City, Sea, Traffic

One of the memorable conceits offered in Life of Pi is the description of the ocean-view that Yann Martel begins with analogies to city vehicular traffic and ends with a slow cruise as best speed to enjoy the scene.

With just one glance I discovered that the sea is a city. Just below me, all around, unsuspected by me, were highways, boulevards, streets and roundabouts bustling with submarine traffic. In water that was dense, glassy and flecked by millions of lit-up specks of plankton, fish like trucks and buses and cars and bicycles and pedestrians were madly racing about, no doubt honking and hollering at each other. [...] You are as likely to see sea life from a ship as you are to see wildlife in a forest from a car on a highway.

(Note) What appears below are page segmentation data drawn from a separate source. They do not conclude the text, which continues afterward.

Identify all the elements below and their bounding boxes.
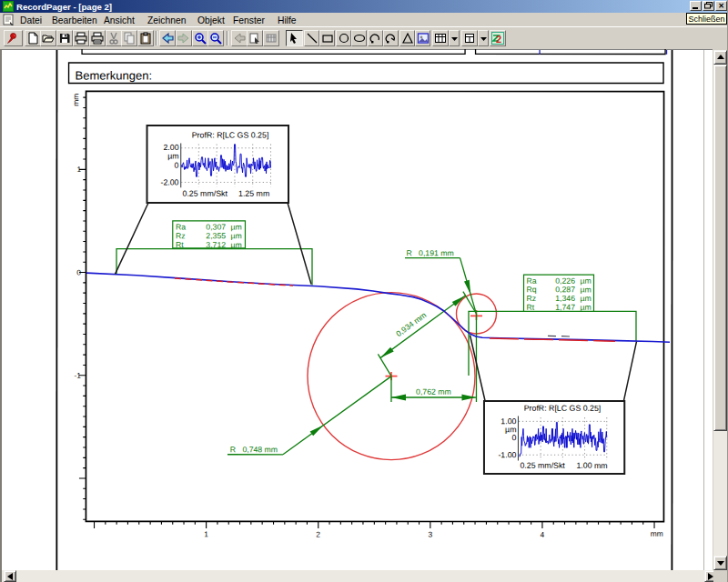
svg-text:Rz: Rz (527, 294, 537, 303)
svg-text:-2.00: -2.00 (160, 177, 178, 186)
svg-text:0: 0 (512, 433, 517, 442)
svg-text:0,287: 0,287 (555, 285, 575, 294)
svg-text:µm: µm (581, 285, 592, 294)
svg-text:ProfR: R[LC GS 0.25]: ProfR: R[LC GS 0.25] (192, 130, 269, 139)
svg-text:0: 0 (175, 161, 179, 170)
svg-text:µm: µm (231, 240, 242, 249)
svg-text:Rt: Rt (176, 240, 184, 249)
svg-text:1: 1 (76, 165, 81, 174)
svg-text:Bemerkungen:: Bemerkungen: (76, 68, 153, 82)
svg-text:3,712: 3,712 (206, 240, 226, 249)
svg-text:Ra: Ra (176, 222, 186, 231)
svg-text:0: 0 (76, 267, 81, 276)
svg-text:Rt: Rt (526, 303, 534, 312)
svg-text:-1.00: -1.00 (498, 450, 516, 459)
svg-text:µm: µm (581, 276, 592, 286)
svg-text:3: 3 (428, 530, 432, 539)
svg-text:R 0,191 mm: R 0,191 mm (407, 248, 454, 257)
svg-text:mm: mm (71, 94, 80, 106)
svg-text:Ra: Ra (527, 276, 537, 286)
svg-text:2: 2 (316, 529, 320, 538)
svg-text:0.25 mm/Skt: 0.25 mm/Skt (183, 189, 228, 198)
svg-text:1.25 mm: 1.25 mm (238, 189, 269, 198)
svg-text:0.25 mm/Skt: 0.25 mm/Skt (520, 461, 565, 470)
svg-text:Rq: Rq (527, 285, 537, 294)
svg-text:0,934 mm: 0,934 mm (394, 310, 428, 338)
svg-text:µm: µm (167, 151, 178, 160)
svg-text:0,307: 0,307 (206, 222, 226, 231)
svg-text:1,346: 1,346 (555, 294, 575, 303)
svg-text:R 0,748 mm: R 0,748 mm (230, 445, 278, 454)
svg-text:-1: -1 (74, 371, 81, 380)
svg-text:µm: µm (231, 222, 242, 231)
svg-text:µm: µm (580, 303, 591, 312)
svg-text:Rz: Rz (176, 231, 186, 240)
svg-text:0,762 mm: 0,762 mm (416, 387, 451, 396)
svg-text:2: 2 (496, 34, 501, 45)
svg-text:0,226: 0,226 (555, 276, 575, 286)
svg-text:ProfR: R[LC GS 0.25]: ProfR: R[LC GS 0.25] (524, 404, 602, 413)
svg-text:1,747: 1,747 (555, 303, 575, 312)
svg-text:2,355: 2,355 (206, 231, 226, 240)
svg-text:4: 4 (540, 530, 544, 539)
svg-text:mm: mm (651, 529, 663, 538)
svg-text:µm: µm (581, 294, 592, 303)
svg-text:1.00 mm: 1.00 mm (576, 461, 607, 470)
svg-text:µm: µm (231, 231, 242, 240)
svg-text:1: 1 (204, 529, 208, 538)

Dolphins, very fast swimmers, play about boats and ships much like dogs chase cars: they race along until they can no longer keep up. If you want to see wildlife, it is on foot, and quietly, that you must explore a forest. It is the same with the sea. You must stroll through the Pacific at a walking pace, so to speak, to see the wealth and abundance that it holds.
It is with these thoughts that our hero settles in and falls asleep for the first time in five days, having taken through the narration a virtual psychogeographic tour.

In my mind, Martel's prose plays with seven minutes of Moby's "God Moving Over the Face of the Waters" from the Everything Is Wrong album. That sounds just right.